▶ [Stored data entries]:
▬▬▬▬▬▬▬▬▬▬

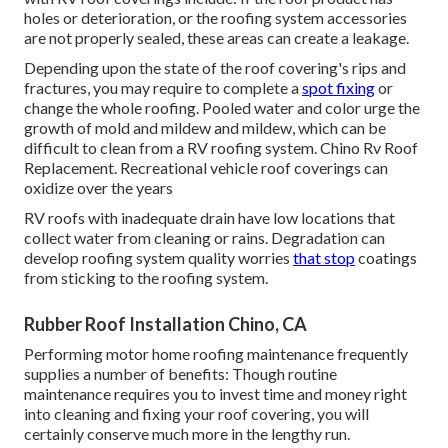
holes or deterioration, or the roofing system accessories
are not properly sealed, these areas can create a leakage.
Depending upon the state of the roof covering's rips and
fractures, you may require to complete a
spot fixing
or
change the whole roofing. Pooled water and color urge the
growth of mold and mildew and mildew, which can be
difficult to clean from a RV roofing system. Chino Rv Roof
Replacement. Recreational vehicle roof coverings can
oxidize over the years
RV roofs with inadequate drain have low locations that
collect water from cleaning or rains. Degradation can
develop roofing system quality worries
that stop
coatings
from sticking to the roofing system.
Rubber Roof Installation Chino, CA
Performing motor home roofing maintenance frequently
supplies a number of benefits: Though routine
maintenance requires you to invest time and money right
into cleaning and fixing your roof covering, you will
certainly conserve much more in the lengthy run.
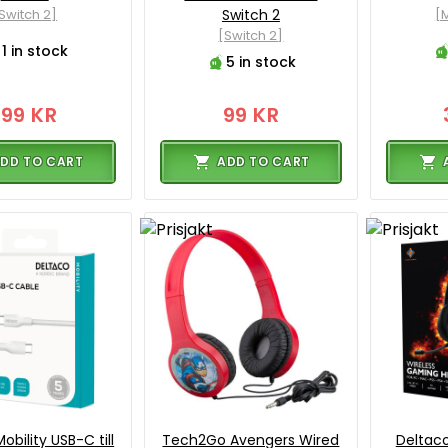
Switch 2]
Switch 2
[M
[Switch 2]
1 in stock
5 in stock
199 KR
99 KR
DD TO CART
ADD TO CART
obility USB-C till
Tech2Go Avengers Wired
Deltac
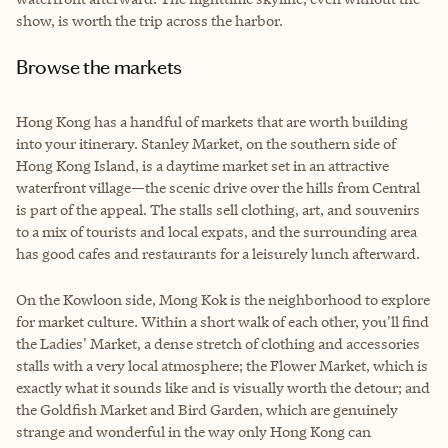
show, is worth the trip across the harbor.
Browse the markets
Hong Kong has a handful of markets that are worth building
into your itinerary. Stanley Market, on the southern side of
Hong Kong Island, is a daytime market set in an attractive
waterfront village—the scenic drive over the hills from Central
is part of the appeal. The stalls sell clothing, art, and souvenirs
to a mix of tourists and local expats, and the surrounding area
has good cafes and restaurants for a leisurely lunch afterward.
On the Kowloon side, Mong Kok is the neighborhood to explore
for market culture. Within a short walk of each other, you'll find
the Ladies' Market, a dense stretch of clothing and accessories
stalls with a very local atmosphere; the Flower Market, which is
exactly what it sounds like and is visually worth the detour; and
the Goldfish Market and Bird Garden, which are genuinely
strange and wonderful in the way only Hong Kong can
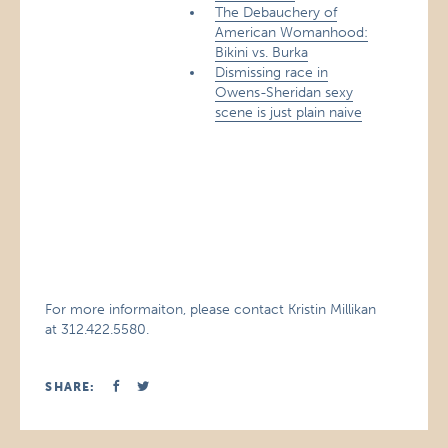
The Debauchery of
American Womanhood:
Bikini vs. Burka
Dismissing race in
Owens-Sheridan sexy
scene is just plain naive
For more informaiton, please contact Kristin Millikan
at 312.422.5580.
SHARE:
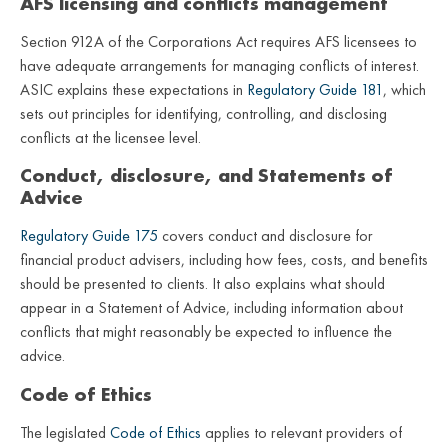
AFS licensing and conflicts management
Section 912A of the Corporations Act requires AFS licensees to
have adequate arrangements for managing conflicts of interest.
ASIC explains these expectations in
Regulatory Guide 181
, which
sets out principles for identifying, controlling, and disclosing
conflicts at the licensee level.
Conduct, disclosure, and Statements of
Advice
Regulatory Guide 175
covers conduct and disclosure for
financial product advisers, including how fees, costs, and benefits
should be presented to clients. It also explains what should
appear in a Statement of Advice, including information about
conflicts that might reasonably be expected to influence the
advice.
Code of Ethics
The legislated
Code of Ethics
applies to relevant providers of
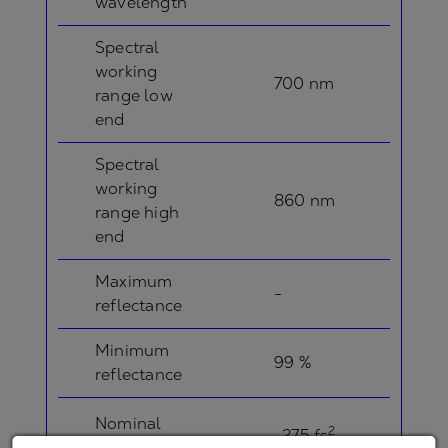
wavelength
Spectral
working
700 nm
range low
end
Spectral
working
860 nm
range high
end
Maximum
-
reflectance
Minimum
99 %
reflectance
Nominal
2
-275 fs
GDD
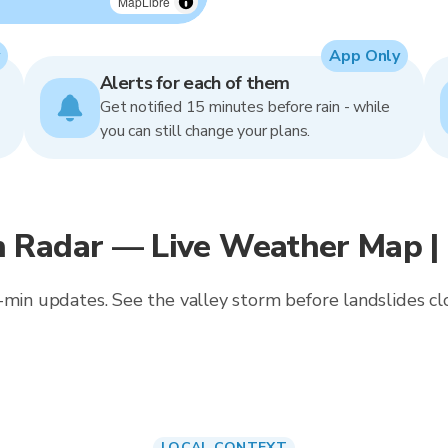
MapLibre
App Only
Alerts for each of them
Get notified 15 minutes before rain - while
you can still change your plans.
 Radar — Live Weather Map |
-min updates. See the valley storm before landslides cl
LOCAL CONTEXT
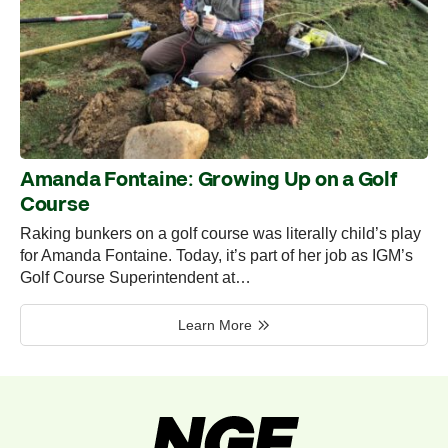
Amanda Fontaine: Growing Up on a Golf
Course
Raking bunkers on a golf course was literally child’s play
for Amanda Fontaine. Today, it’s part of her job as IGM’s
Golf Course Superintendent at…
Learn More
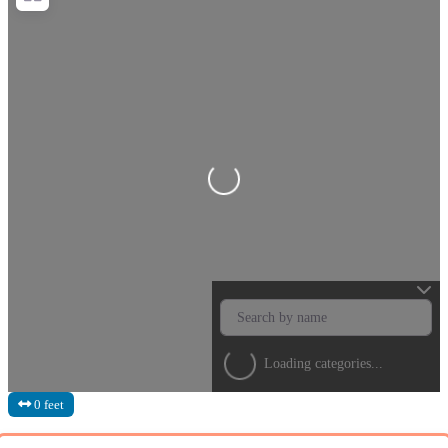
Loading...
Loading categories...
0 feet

▬▬▬▬▬▬▬▬▬▬

▶ [Task details]: Please report every line of the records above that contains the word "Hong".

▶ [Answer to this task]:
Hong Kong has a handful of markets that are worth building
Hong Kong Island, is a daytime market set in an attractive
strange and wonderful in the way only Hong Kong can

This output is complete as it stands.